In the data below, count every line that holds the string "retreat" and reply with the number alone.

Records for this exercise:
#####
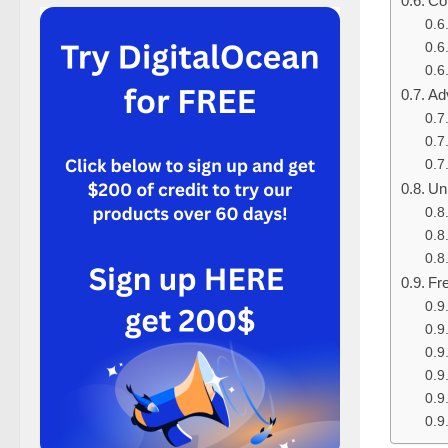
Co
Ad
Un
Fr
#####
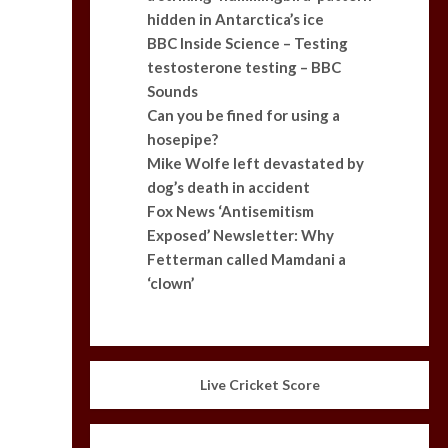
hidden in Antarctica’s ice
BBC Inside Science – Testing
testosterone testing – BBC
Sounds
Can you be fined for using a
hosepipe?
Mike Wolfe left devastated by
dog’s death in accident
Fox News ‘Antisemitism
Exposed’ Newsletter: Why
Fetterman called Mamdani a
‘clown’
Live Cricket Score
#####
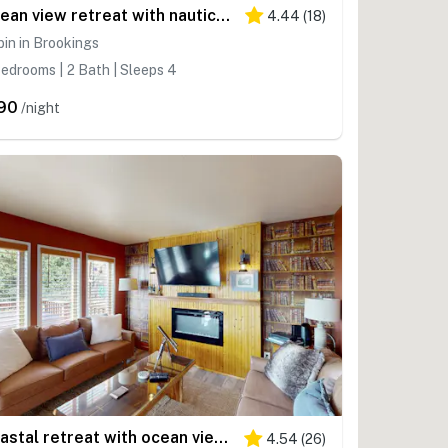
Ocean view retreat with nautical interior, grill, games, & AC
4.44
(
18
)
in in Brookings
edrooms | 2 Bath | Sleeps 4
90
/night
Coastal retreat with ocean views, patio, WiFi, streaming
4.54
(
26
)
#####
Written reply: 2